So I'm understanding that in $Set$ that the cartesian product is a categorical product, and further get why the disjoint union is a categorical coproduct, but why is it also not a product? I want to understand where I'm going wrong in my reasoning for why it seems like it could be a product.
If I define disjoint union to be
$$ A \sqcup B := \{ a \in A\ | \ (0, a) \} \cup \{ b \in B\ | \ (1, b) \} $$
then I can define a projection $p: A \sqcup B \to A$, as $$ p := \{ (i, x) \in A \sqcup B, i =0\ |\ x \}$$ and respectively $q: A \sqcup B \to B$ by setting $i = 1$ above.
Now with that, pick an arbitrary object $V$ with morphisms $f: V \to A, g: V \to B$, then there exists a morphism $V \to A \sqcup B$, defined as $$ h := \{ v \in V \ | \ (0, f(v) \} \cup \{ v \in V \ | \ (1, g(v) \}$$
Can you explain where my reasoning falls apart? If I were to take a guess, it's that my definition of disjoint union is improper, because the indexes can be arbitrary, hence there cannot be cannonical projection functions from the disjoint union to its parts, because the indexes separating the parts are neither known, nor do they tell us if they correspond to $A$ or $B$.
Does that hunch sound correct? Even in that, my instinct is to ask why we couldn't construct a definition of disjoint union where you always know how to access elements of any of its objects in a canonical way. That is, where the index always starts at zero, and for each successive object between a disjoint union of two or more sets, the next index is defined to be the successor to the largest existing index in the disjoint union.
Best Answer
Your problem is with the definition of $p$, which doesn't really make sense. You could define it as a partial function sending $a\in A$ to itself and undefined on $B$, but by definition it needs to be defined on all of $A\sqcup B$. You could define it arbitrarily on $B$, but that just wouldn't satisfy the requirements for a product. Say you have a set $V$ and two functions $f:V\to A,g:V\to B$, there doesn't necessarily exist a function $H :V\to A\sqcup B$ such that its composition with $p$ and $q$ are $f$ and $g$.

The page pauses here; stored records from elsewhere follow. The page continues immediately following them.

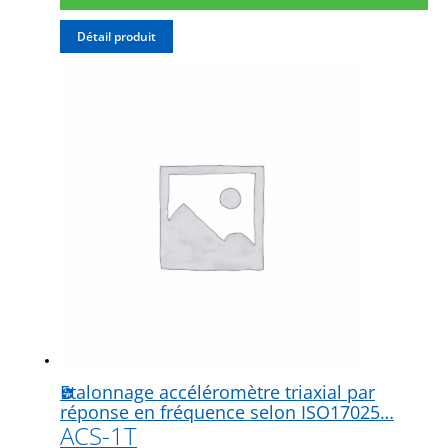
Détail produit
Etalonnage accéléromètre triaxial par
réponse en fréquence selon ISO17025…
ACS-1T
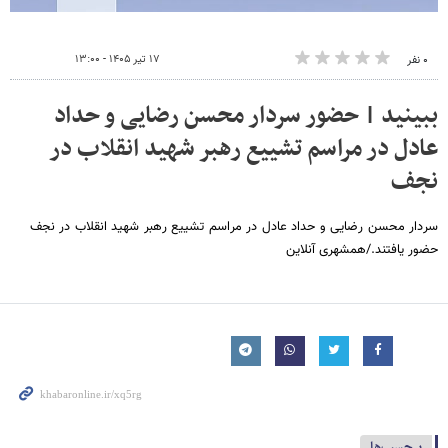
۱۷ تیر ۱۴۰۵ - ۱۳:۰۰
۰ نفر
ببینید | حضور سردار محسن رضایی و حداد
عادل در مراسم تشییع رهبر شهید انقلاب در
نجف
سردار محسن رضایی و حداد عادل در مراسم تشییع رهبر شهید انقلاب در نجف
حضور یافتند./همشهری آنلاین
برچسب‌ها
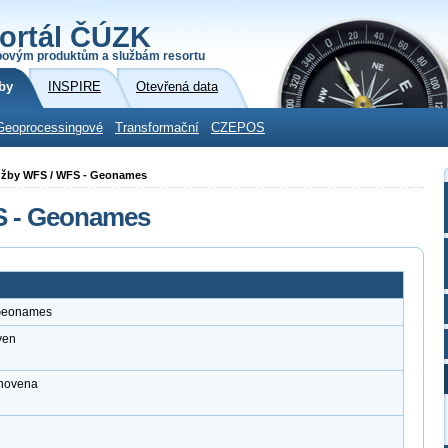
ortál ČÚZK
povým produktům a službám resortu
by
INSPIRE
Otevřená data
Geoprocessingové
Transformační
CZEPOS
služby WFS / WFS - Geonames
S - Geonames
 Geonames
ven
anovena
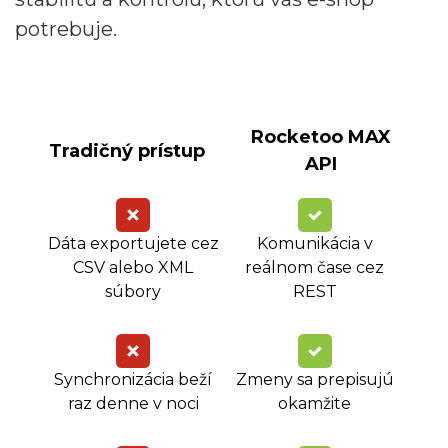
potrebuje.
Rocketoo MAX
Tradičný prístup
API
Dáta exportujete cez
Komunikácia v
CSV alebo XML
reálnom čase cez
súbory
REST
Synchronizácia beží
Zmeny sa prepisujú
raz denne v noci
okamžite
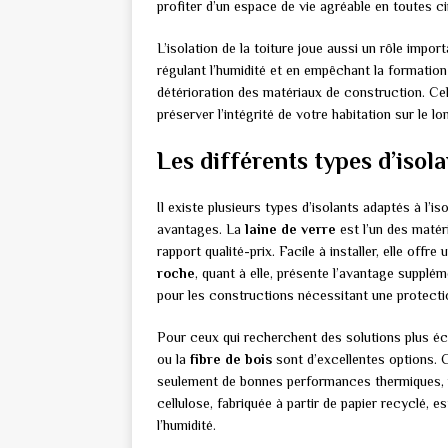
profiter d’un espace de vie agréable en toutes c
L’isolation de la toiture joue aussi un rôle impor
régulant l’humidité et en empêchant la formation 
détérioration des matériaux de construction. Cel
préserver l’intégrité de votre habitation sur le l
Les différents types d’isol
Il existe plusieurs types d’isolants adaptés à l’
avantages. La
laine de verre
est l’un des matér
rapport qualité-prix. Facile à installer, elle of
roche
, quant à elle, présente l’avantage suppléme
pour les constructions nécessitant une protecti
Pour ceux qui recherchent des solutions plus éc
ou la
fibre de bois
sont d’excellentes options. 
seulement de bonnes performances thermiques, m
cellulose, fabriquée à partir de papier recyclé, 
l’humidité.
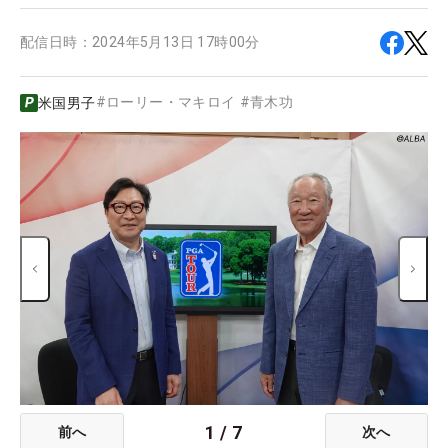
配信日時：
2024年5月13日 17時00分
#
ローリー・マキロイ
#
青木功
米国男子
1
/
7
前へ
次へ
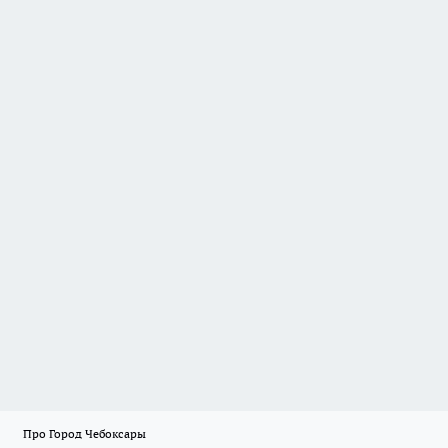
Про Город Чебоксары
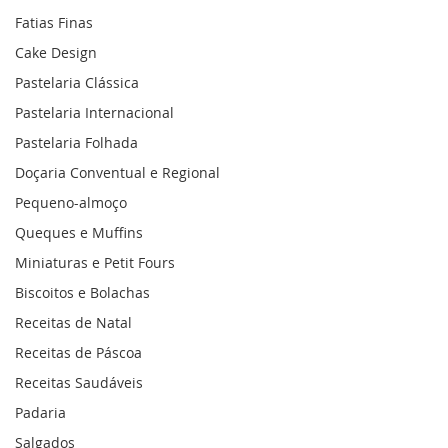
Fatias Finas
Cake Design
Pastelaria Clássica
Pastelaria Internacional
Pastelaria Folhada
Doçaria Conventual e Regional
Pequeno-almoço
Queques e Muffins
Miniaturas e Petit Fours
Biscoitos e Bolachas
Receitas de Natal
Receitas de Páscoa
Receitas Saudáveis
Padaria
Salgados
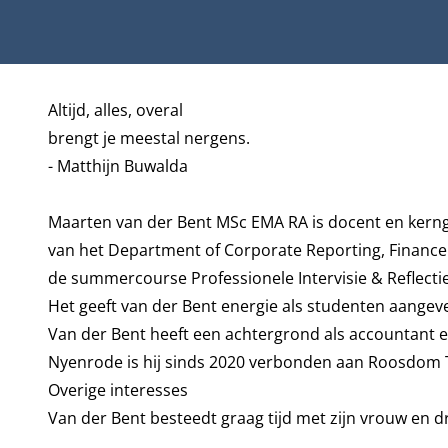
Biografie
Altijd, alles, overal
brengt je meestal nergens.
-
Matthijn Buwalda
Maarten van der Bent MSc EMA RA is docent en kerngr
van het
Department of Corporate Reporting, Finance
de summercourse Professionele Intervisie & Reflectie
Het geeft van der Bent energie als studenten aange
Van der Bent heeft een achtergrond als accountant en 
Nyenrode is hij sinds 2020 verbonden aan Roosdom Ti
Overige interesses
Van der Bent besteedt graag tijd met zijn vrouw en dr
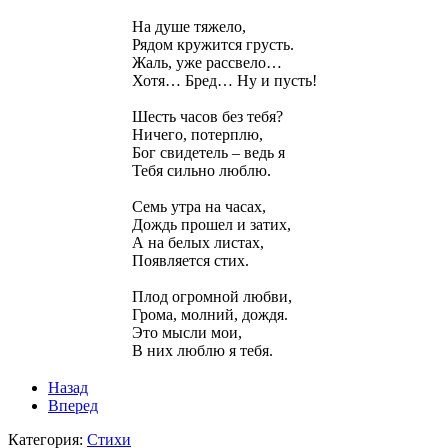
На душе тяжело,
Рядом кружится грусть.
Жаль, уже рассвело…
Хотя… Бред… Ну и пусть!
Шесть часов без тебя?
Ничего, потерплю,
Бог свидетель – ведь я
Тебя сильно люблю.
Семь утра на часах,
Дождь прошел и затих,
А на белых листах,
Появляется стих.
Плод огромной любви,
Грома, молний, дождя.
Это мысли мои,
В них люблю я тебя.
Назад
Вперед
Категория:
Стихи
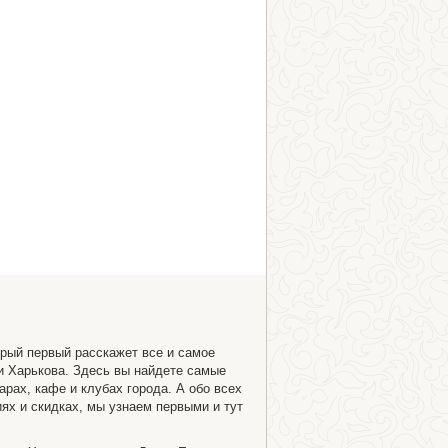
орый первый расскажет все и самое
и Харькова. Здесь вы найдете самые
арах, кафе и клубах города. А обо всех
ях и скидках, мы узнаем первыми и тут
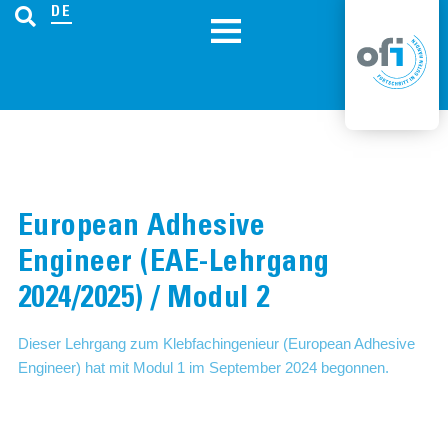
DE
European Adhesive
Engineer (EAE-Lehrgang
2024/2025) / Modul 2
Dieser Lehrgang zum Klebfachingenieur (European Adhesive
Engineer) hat mit Modul 1 im September 2024 begonnen.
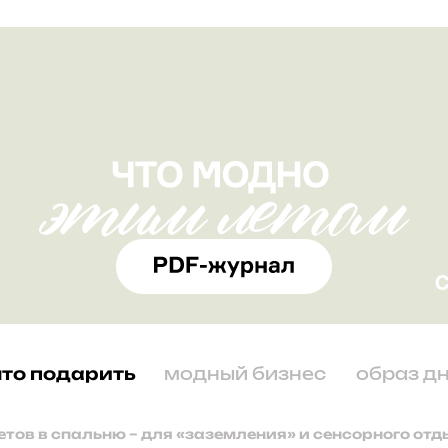
что подарить
модный бизнес
образ д
етов в спальню – для «заземления» и сенсорного от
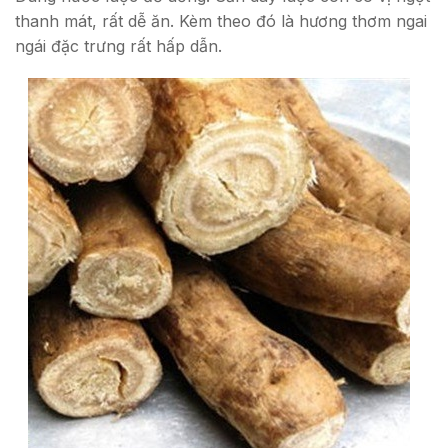
thanh mát, rất dễ ăn. Kèm theo đó là hương thơm ngai
ngái đặc trưng rất hấp dẫn.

EDIT. Here's an example. $A=\{1,2,3\},B=\{4,5,6\}$, $V=\{0\}$. There are $3$ maps from $V$ to $A$ and $3$ from $V$ to $B$, so, by definition of the product, there are $9$ maps from $V$ to the product of $A$ and $B$ (since they are precisely characterized by specifying one map from $V$ to $A$ and one map from $V$ to $B$). But there are only $6$ maps from $V$ to $A\sqcup B$, so this is impossible.
I am sure someone who is more into categories than me would feel that a different contradiction ought to be presented, but it seems to me this is the easiest thing to write down.
Perhaps you should read the proof of the fact the product is unique up to (unique) isomorphism, and see where it fails when you try to define $A\sqcup B$ as a product.